== Problem requirements ==
Each line below that contains "Moko" counts once; report the total and nothing more.

== Listed records ==
****************

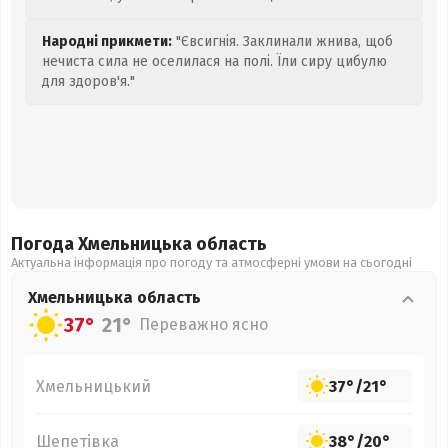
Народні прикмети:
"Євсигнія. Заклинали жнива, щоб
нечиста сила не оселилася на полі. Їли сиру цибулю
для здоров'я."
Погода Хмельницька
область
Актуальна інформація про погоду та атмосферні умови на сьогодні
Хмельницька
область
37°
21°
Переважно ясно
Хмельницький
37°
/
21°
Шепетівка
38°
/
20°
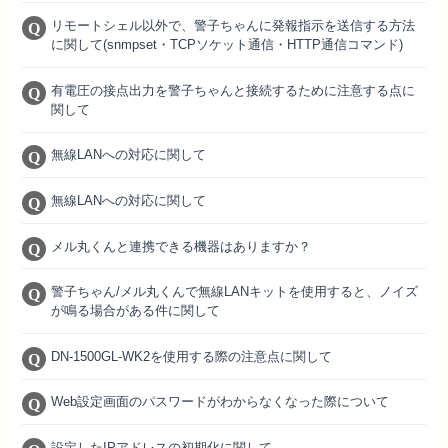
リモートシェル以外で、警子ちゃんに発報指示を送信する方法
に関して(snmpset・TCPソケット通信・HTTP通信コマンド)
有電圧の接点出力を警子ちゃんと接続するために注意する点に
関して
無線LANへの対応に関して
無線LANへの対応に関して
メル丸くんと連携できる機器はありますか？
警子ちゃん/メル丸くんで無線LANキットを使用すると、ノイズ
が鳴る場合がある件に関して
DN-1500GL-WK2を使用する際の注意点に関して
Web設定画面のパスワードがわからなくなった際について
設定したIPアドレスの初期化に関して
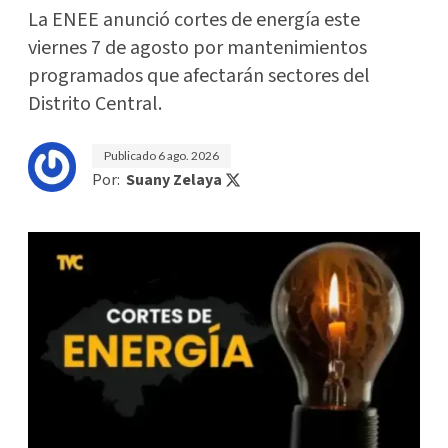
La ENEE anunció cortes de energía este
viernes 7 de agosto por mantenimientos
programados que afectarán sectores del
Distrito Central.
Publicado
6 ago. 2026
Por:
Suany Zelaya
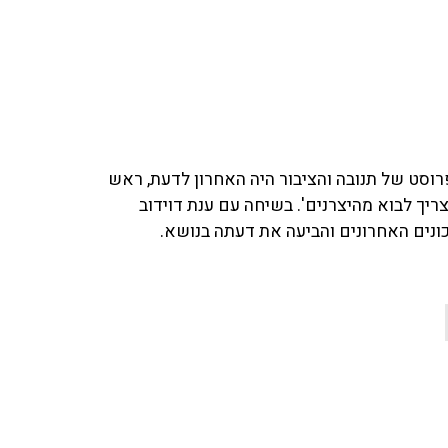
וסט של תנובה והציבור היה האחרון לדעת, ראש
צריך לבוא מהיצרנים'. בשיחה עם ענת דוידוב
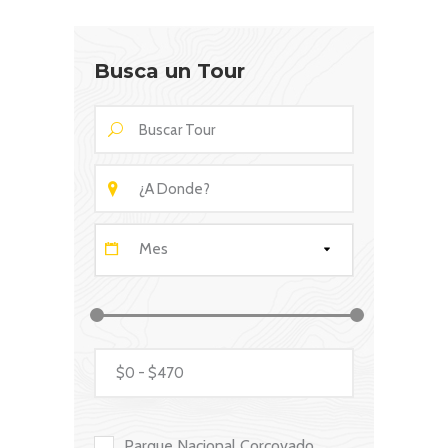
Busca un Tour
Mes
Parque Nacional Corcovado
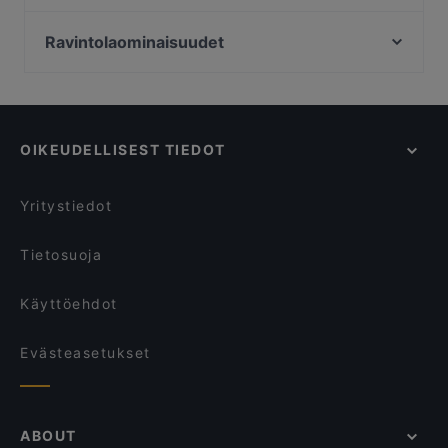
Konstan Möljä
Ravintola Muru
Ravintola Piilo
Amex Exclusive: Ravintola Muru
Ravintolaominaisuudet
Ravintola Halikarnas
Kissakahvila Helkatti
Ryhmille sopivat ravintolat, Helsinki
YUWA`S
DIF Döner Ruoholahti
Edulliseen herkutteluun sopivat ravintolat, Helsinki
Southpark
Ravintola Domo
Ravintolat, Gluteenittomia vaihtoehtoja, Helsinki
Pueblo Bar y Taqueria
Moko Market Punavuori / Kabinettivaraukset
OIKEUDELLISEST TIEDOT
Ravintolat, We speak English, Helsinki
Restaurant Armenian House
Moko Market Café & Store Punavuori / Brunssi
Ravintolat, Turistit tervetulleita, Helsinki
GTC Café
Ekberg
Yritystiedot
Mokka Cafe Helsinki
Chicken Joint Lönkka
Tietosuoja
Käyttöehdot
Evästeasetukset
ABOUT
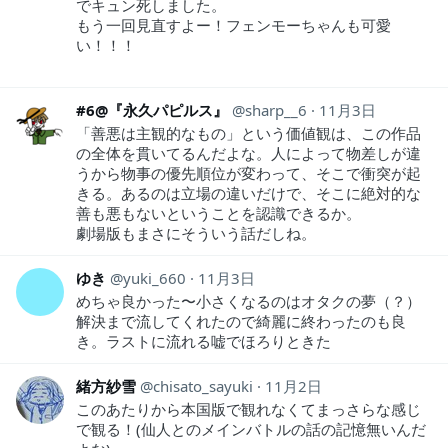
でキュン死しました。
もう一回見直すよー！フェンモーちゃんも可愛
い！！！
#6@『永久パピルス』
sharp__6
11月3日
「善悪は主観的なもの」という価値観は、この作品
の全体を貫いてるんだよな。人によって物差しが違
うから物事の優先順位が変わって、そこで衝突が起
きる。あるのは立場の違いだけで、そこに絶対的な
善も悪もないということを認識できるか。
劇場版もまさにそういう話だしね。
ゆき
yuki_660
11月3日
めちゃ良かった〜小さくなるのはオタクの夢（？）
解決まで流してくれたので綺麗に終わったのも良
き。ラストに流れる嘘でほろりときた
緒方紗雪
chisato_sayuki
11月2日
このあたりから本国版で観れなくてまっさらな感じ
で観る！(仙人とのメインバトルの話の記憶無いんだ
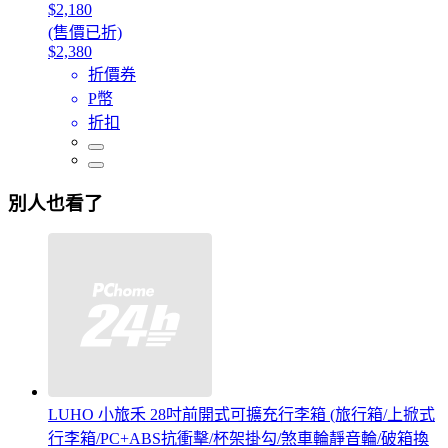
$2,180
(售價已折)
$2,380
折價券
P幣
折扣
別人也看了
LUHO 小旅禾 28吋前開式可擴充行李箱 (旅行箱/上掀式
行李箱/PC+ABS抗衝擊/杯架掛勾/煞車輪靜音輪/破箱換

****************

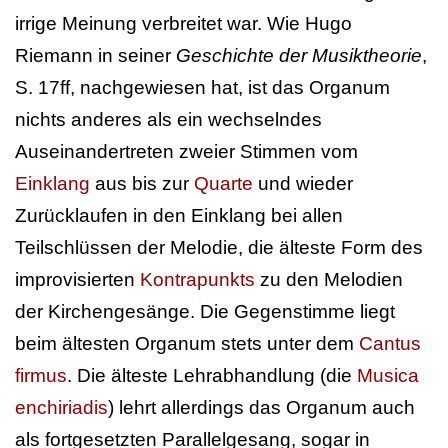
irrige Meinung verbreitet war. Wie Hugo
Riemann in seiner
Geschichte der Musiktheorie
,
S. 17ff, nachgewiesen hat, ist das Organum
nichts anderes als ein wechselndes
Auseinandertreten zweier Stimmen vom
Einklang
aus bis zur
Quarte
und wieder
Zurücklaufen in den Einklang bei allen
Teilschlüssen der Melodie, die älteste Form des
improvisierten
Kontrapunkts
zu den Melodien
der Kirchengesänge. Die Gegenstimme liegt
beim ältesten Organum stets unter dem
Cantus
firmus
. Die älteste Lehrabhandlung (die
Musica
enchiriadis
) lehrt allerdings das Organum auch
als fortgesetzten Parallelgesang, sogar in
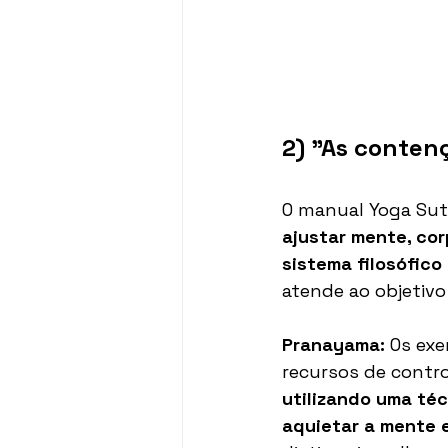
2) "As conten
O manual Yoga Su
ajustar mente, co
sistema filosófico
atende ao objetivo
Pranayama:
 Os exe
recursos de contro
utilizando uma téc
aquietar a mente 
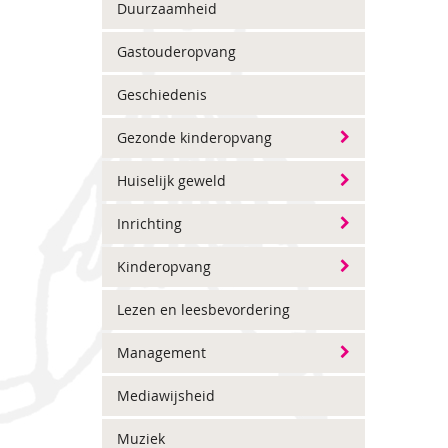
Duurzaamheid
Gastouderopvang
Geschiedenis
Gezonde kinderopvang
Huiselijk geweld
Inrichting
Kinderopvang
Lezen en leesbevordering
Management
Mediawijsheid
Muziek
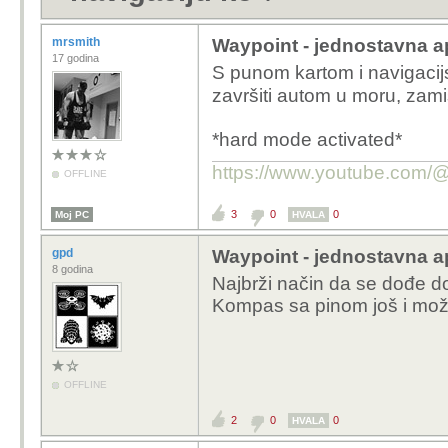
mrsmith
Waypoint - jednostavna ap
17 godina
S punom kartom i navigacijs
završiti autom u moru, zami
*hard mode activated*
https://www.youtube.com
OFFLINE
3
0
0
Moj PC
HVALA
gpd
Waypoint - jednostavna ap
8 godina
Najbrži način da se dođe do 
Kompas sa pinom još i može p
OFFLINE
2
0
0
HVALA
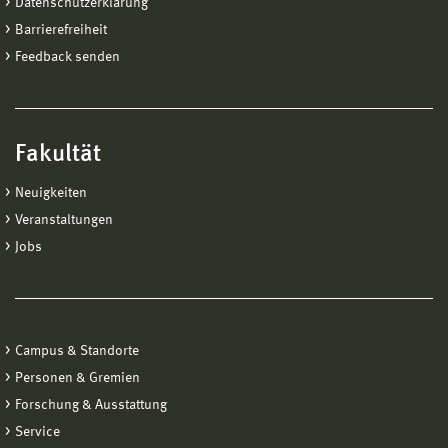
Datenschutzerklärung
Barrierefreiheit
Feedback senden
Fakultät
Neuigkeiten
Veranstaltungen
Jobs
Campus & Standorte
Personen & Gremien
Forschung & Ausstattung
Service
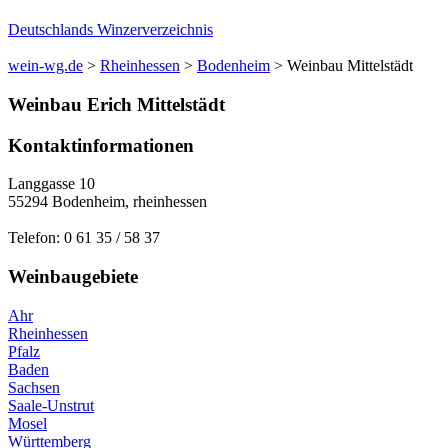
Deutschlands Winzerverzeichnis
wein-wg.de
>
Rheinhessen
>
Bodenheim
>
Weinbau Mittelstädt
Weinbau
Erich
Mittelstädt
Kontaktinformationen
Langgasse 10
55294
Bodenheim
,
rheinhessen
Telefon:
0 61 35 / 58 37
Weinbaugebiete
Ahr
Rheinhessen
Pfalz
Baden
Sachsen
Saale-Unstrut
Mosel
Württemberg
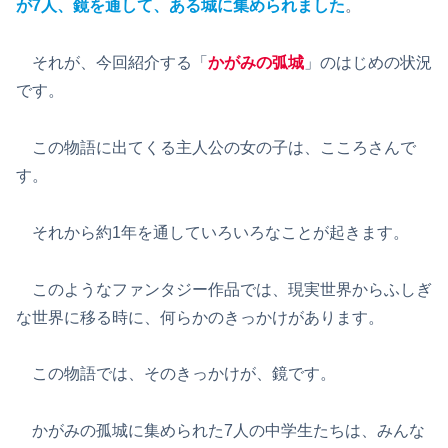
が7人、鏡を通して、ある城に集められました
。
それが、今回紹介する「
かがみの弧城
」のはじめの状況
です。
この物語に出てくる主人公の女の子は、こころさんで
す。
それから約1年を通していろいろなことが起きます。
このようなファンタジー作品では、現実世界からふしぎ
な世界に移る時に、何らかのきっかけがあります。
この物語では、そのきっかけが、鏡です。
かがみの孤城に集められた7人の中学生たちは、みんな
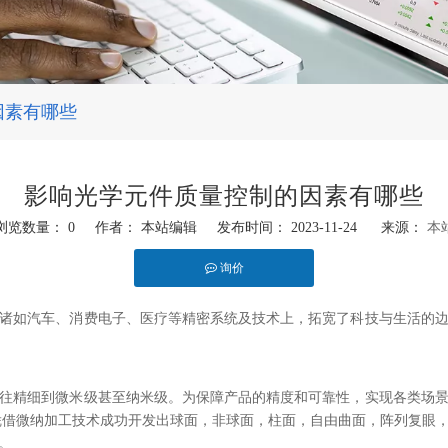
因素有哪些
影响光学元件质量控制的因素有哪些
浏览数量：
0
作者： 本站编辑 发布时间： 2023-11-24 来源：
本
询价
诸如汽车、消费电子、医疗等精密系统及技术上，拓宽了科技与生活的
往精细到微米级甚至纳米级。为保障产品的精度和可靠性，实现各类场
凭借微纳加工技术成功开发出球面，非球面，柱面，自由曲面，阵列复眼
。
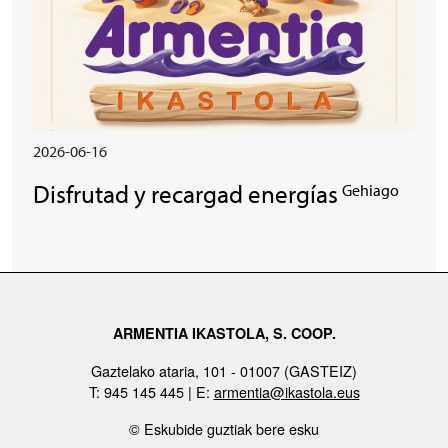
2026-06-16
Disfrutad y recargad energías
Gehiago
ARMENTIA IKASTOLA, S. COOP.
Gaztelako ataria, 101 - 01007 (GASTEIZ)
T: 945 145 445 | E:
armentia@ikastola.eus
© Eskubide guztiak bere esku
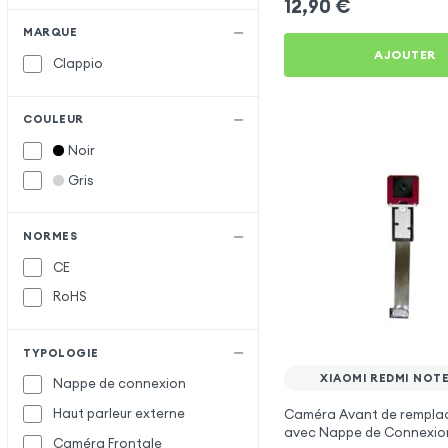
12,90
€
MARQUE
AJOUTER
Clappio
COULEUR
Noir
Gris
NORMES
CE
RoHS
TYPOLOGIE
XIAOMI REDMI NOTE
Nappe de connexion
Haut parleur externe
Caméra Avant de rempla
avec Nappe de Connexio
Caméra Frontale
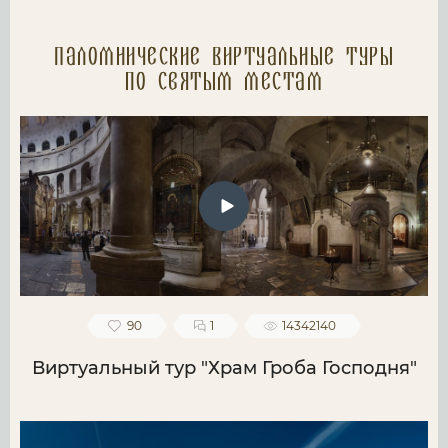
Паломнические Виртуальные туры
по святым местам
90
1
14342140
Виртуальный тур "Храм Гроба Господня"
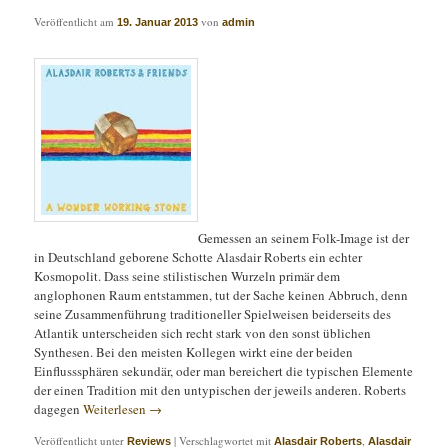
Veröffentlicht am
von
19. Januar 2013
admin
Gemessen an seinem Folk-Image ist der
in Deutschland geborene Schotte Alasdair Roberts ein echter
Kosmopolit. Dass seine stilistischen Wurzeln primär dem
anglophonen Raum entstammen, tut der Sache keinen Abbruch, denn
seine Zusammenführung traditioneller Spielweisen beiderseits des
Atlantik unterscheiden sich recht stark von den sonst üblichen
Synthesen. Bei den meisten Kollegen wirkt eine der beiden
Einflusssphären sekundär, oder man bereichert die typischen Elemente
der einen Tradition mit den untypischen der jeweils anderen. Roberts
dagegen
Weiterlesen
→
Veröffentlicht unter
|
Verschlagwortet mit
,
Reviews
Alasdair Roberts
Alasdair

****************

== Solution for this problem ==
2